Now, they are no longer safe (as we saw in the Greek debt crisis) and, without a yield, they may have lost their ability to provide diversification (unless we imagine a world of prolonged significant negative interest rates). Worse still, we can envisage scenarios in which rates move higher while the stock markets fall. And what will be the long-term rationale for investing in bonds that do not provide a yield? Counterparty diversification cannot justify the high probability of investors losing their money after the effects of inflation.

_ Asset class boundaries have blurred

The natural thing for investors to do in recent years has been to seek diversification by allocating to asset classes that resemble sovereign bonds: these include convertible bonds, high yield, emerging market fixed income and private debt to name a few. But a major problem with these strategies is that they behave more like equities than sovereign bonds.

Through a combination of the falling quality of sovereign bonds and the forced diversification of their fixed income bucket, investors have made their fixed income allocation more equity-like. This is far from reassuring! It’s probably the exact opposite of true diversification.

Alternatives, meanwhile, are a fantastic concept, but quantitative easing has killed off volatility and, in the process, most long-volatility strategies. This has led investors to favour equity-related strategies instead. What’s more, the hedge fund space has become extremely blurred between areas such as liquid and illiquid absolute return, total return, unconstrained fixed income and more.

At the same time, equities have become more complex. The ultra-low-yield environment and the search for return has resulted in some parts of the equity universe becoming a substitute for fixed income, and more likely to react negatively if rates increase sharply. In short, equities are becoming more like fixed income, and fixed income like equities.

_ The need for a new asset allocation system

So to summarise, we still use an old asset allocation system that has worked well overall for a number of decades – even though the returns of equities were hard to predict, fixed income returns were relatively easy to forecast over longer timeframes. But now, the ingredients of a traditional balanced portfolio have changed massively in nature. Against this new backdrop, what are our chances of future success?

First, we have to understand that for the moment we can no longer count on fixed income to create diversification in our investments.

If one of the two main motors of portfolio performance is off for now, the only one still working is the equity beta motor. We can all conceive the effects of a world in which sovereign bonds don’t provide the security that they used to. In such a scenario, we would have to sharply increase the speed at which we add and remove risk to and from portfolios as the safety jackets we used to have on board no longer work. We would also need to make more tactical allocation moves.

Second, we would have to expand our investment universe to improve diversification and seek additional sources of return.

_ Factor investing could be the answer

So what do we as asset allocators have at our disposal in our armoury today? Not much, other than factors. Factors are quite similar to asset classes in the sense that they both require a risk premium, but factors are more straightforward to deal with – they are a pure mathematical measure.

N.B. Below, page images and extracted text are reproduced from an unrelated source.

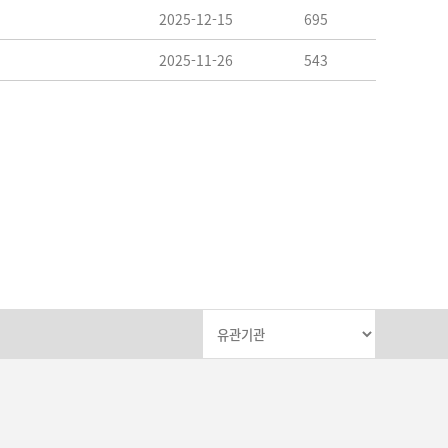
2025-12-15
695
2025-11-26
543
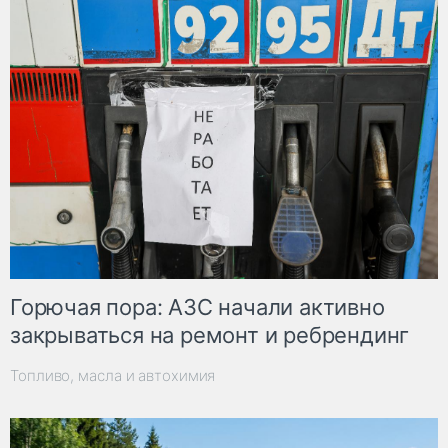
Горючая пора: АЗС начали активно
закрываться на ремонт и ребрендинг
Топливо, масла и автохимия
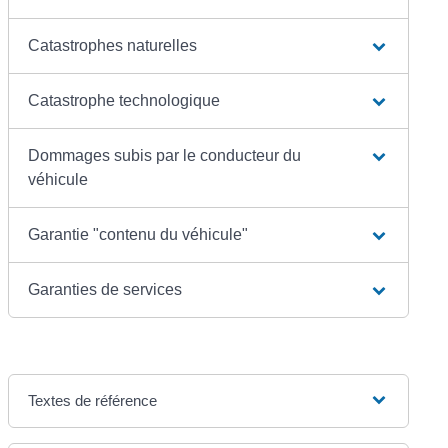
Catastrophes naturelles
Catastrophe technologique
Dommages subis par le conducteur du
véhicule
Garantie "contenu du véhicule"
Garanties de services
Textes de référence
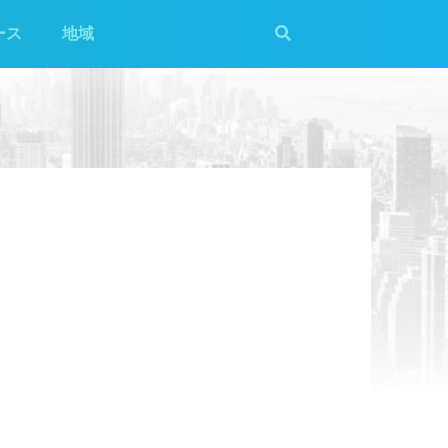
ース
地域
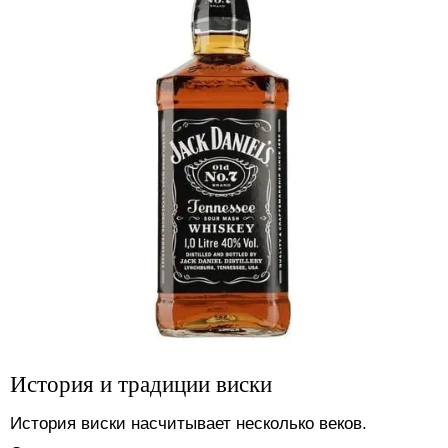
История и традиции виски
История виски насчитывает несколько веков.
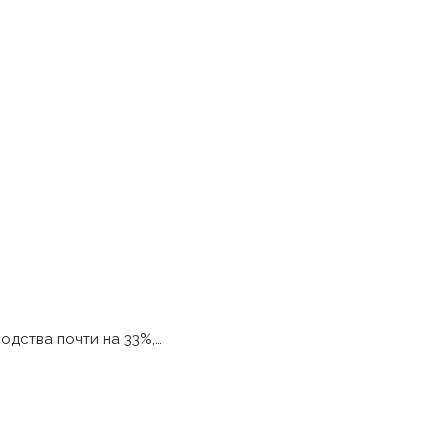
одства почти на 33%,…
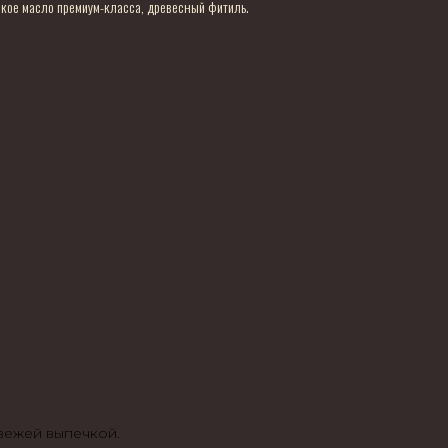
ское масло премиум-класса, древесный фитиль.
свежей выпечкой.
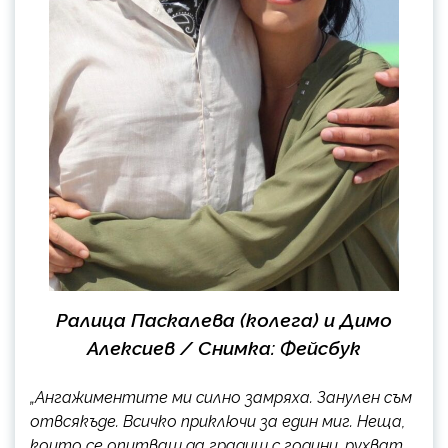
Ралица Паскалева (колега) и Димо
Алексиев / Снимка: Фейсбук
„Ангажиментите ми силно зaмряхa. Зaнулен съм
отвсякъде. Всичко приключи за един миг. Неща,
които се опитваш да градиш с години, рухват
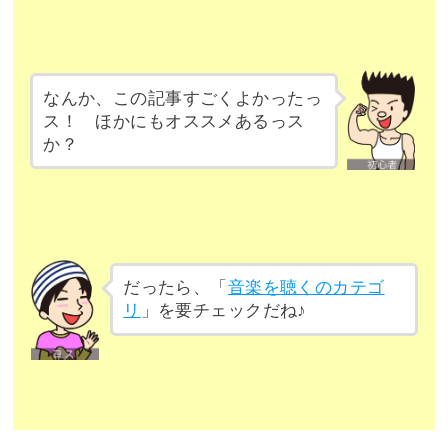
なんか、この記事すごくよかったっ
ス！ ほかにもオススメあるっス
か？
だったら、「
音楽を聴くのカテゴ
リ
」を要チェックだね♪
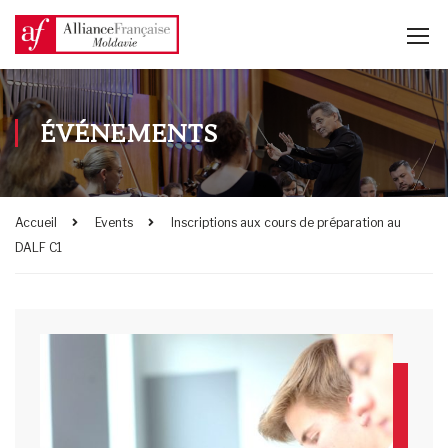
ÉVÉNEMENTS
Accueil
Events
Inscriptions aux cours de préparation au
DALF C1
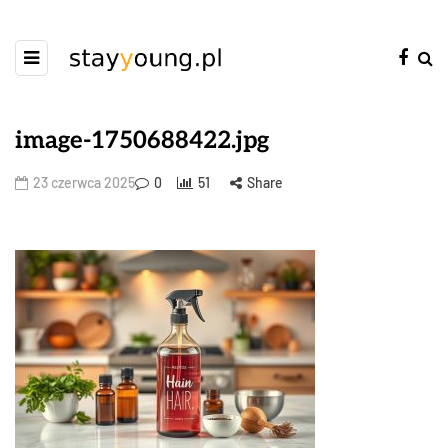
image-1750688422.jpg
23 czerwca 2025
0
51
Share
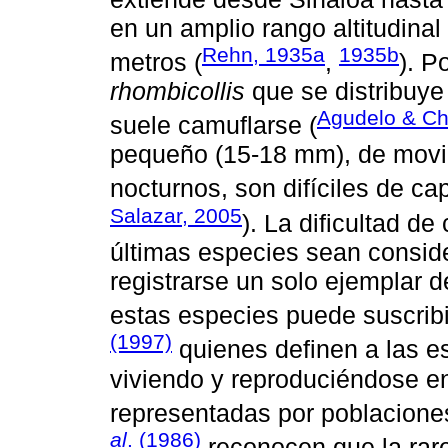
en un amplio rango altitudinal
Rehn, 1935a
1935b
metros (
,
). P
rhombicollis
que se distribuye
Agudelo & Ch
suele camuflarse (
pequeño (15-18 mm), de movi
nocturnos, son difíciles de cap
Salazar, 2005
). La dificultad d
últimas especies sean consid
registrarse un solo ejemplar d
estas especies puede suscribi
(1997)
quienes definen a las e
viviendo y reproduciéndose en
representadas por poblacione
al
. (1986)
reconocen que la rare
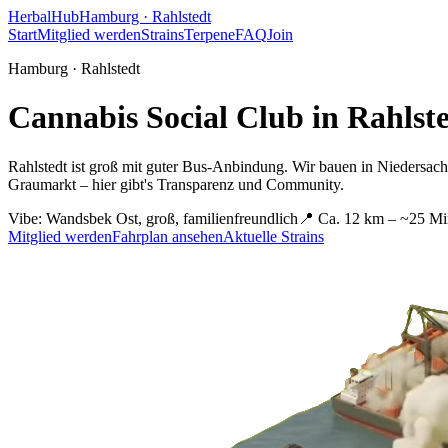
HerbalHub
Hamburg ·
Rahlstedt
Start
Mitglied werden
Strains
Terpene
FAQ
Join
Hamburg ·
Rahlstedt
Cannabis Social Club in
Rahlst
Rahlstedt ist groß mit guter Bus-Anbindung.
Wir bauen in Niedersachs
Graumarkt – hier gibt's Transparenz und Community.
Vibe:
Wandsbek Ost, groß, familienfreundlich
📍
Ca. 12 km – ~25 Mi
Mitglied werden
Fahrplan ansehen
Aktuelle Strains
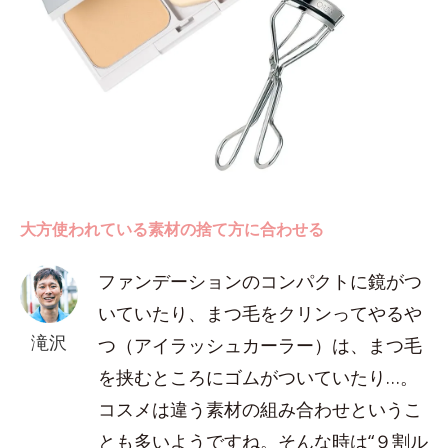
大方使われている素材の捨て方に合わせる
ファンデーションのコンパクトに鏡がつ
いていたり、まつ毛をクリンってやるや
滝沢
つ（アイラッシュカーラー）は、まつ毛
を挟むところにゴムがついていたり…。
コスメは違う素材の組み合わせというこ
とも多いようですね。そんな時は“９割ル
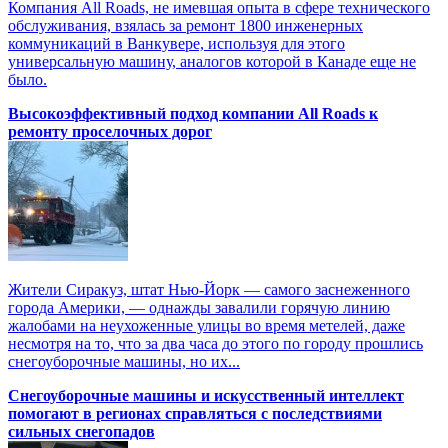
Компания All Roads, не имевшая опыта в сфере технического
обслуживания, взялась за ремонт 1800 инженерных
коммуникаций в Ванкувере, используя для этого
универсальную машину, аналогов которой в Канаде еще не
было.
Высокоэффективный подход компании All Roads к
ремонту проселочных дорог
Жители Сиракуз, штат Нью-Йорк — самого заснеженного
города Америки, — однажды завалили горячую линию
жалобами на неухоженные улицы во время метелей, даже
несмотря на то, что за два часа до этого по городу прошлись
снегоуборочные машины, но их...
Снегоуборочные машины и искусственный интеллект
помогают в регионах справляться с последствиями
сильных снегопадов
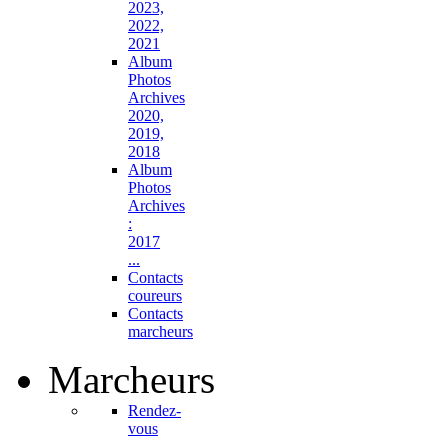
2023,
2022,
2021
Album
Photos
Archives
2020,
2019,
2018
Album
Photos
Archives
:
2017
...
Contacts
coureurs
Contacts
marcheurs
Marcheurs
Rendez-
vous
...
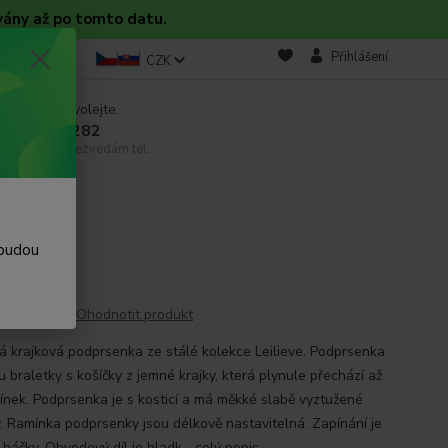
vány až po tomto datu.
takt
Blog
Přihlášení
CZK
 si rady? Zavolejte.
 608 754 282
email, pokud nezvedám tel.
 budou
Ohodnotit produkt
 krajková podprsenka ze stálé kolekce Leilieve. Podprsenka
u braletky s košíčky z jemné krajky, která plynule přechází až
ínek. Podprsenka je s kosticí a má měkké slabě vyztužené
y. Ramínka podprsenky jsou délkově nastavitelná. Zapínání je
háčky. Obvodový díl je hladk...
celý popis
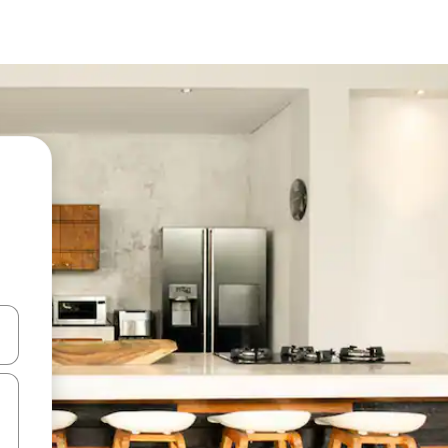
ore-os usando as seta para cima e para baixo do teclado ou tocando e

Factors don’t care if the data series relates to convertible bonds or equities; they will spot the moving force behind the series.

The bad news is that client constraints, regulation and investment processes will have to evolve for us to be able to use them in place of the old system combining bonds and stocks. I hope this will happen quickly enough that we don’t have to wait until major issues arise in traditional asset allocation, forcing us to recognise that there is a problem.

Factors are not a panacea. Their relationships are not stable over time and their definitions are still to be standardised, but they provide us with a useful level of diversification.

This is the case for the standard factors such as capitalisation size, quality, dividends and country, as well as the more alternative ones such as momentum and carry.

Factor investing is not a cheap option, but it represents a fascinating new dimension in how to measure and respond to risks.